▸ **Problem requirements**:
Using the data that follows, return exactly the lines from the one that contains "本网作品均转载自其它媒体或来自网友投稿，转载与投稿目的" through the one that contains "举报，并提供相关证据，一经查实，本站将立刻删除涉嫌侵权", ends included.

START Study material

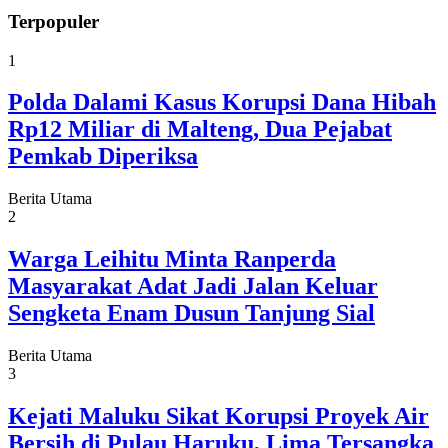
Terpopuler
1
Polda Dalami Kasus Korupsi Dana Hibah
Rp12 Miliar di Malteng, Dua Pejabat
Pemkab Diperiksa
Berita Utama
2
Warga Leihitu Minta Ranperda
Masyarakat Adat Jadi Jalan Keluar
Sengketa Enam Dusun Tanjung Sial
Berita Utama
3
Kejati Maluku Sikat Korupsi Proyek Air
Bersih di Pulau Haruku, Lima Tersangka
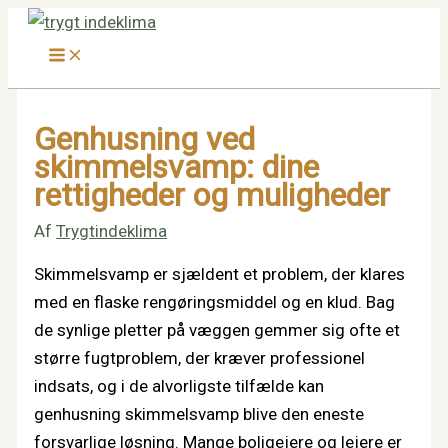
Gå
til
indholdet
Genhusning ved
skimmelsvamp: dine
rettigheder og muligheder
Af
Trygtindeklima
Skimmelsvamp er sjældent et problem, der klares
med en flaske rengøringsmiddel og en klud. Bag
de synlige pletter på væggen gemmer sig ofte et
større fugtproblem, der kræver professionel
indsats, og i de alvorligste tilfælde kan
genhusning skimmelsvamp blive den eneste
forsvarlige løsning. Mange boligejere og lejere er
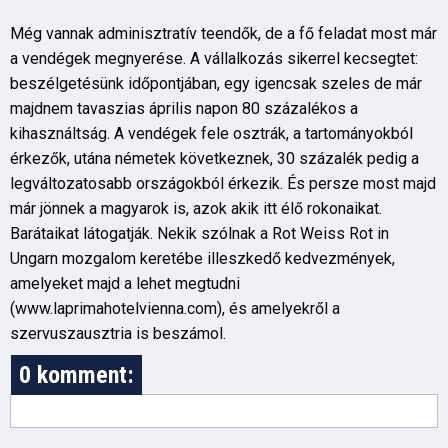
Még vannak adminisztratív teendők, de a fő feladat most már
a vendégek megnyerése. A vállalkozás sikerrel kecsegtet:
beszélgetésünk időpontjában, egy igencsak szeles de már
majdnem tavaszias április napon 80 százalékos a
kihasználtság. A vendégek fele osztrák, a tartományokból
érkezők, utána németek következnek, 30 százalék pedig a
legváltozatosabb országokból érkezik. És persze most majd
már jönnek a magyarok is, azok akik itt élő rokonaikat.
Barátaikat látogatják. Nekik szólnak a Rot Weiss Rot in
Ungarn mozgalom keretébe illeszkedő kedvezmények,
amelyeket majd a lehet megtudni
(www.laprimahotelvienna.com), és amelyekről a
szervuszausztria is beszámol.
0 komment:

END Study material
START Study material

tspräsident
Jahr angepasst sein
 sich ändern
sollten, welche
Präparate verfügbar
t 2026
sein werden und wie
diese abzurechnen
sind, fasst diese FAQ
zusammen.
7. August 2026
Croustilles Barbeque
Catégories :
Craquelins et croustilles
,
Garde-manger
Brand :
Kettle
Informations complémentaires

END Study material
START Study material

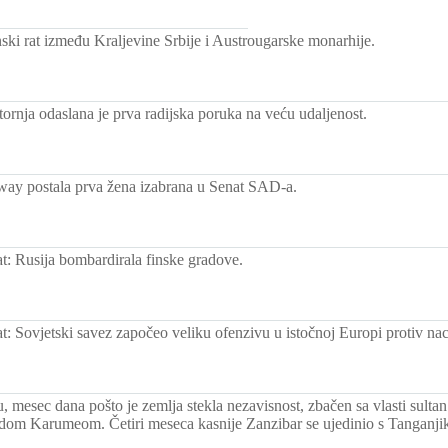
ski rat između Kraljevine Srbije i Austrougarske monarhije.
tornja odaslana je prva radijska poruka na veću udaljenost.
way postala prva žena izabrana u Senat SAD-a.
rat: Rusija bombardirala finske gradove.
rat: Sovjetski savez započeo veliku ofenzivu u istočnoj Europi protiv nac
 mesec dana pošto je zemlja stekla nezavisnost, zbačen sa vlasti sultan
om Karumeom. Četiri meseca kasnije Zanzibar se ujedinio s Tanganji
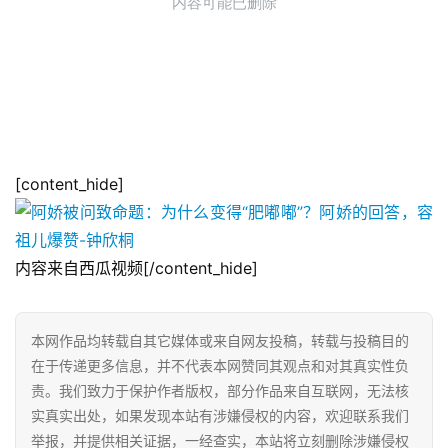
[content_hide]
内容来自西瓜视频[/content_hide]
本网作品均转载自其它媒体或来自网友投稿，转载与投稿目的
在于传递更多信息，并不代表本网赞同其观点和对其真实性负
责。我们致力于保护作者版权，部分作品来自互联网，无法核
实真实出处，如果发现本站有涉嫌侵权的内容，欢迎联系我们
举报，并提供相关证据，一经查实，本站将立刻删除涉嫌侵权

END Study material

▸ **Problem solution**:
本网作品均转载自其它媒体或来自网友投稿，转载与投稿目的
在于传递更多信息，并不代表本网赞同其观点和对其真实性负
责。我们致力于保护作者版权，部分作品来自互联网，无法核
实真实出处，如果发现本站有涉嫌侵权的内容，欢迎联系我们
举报，并提供相关证据，一经查实，本站将立刻删除涉嫌侵权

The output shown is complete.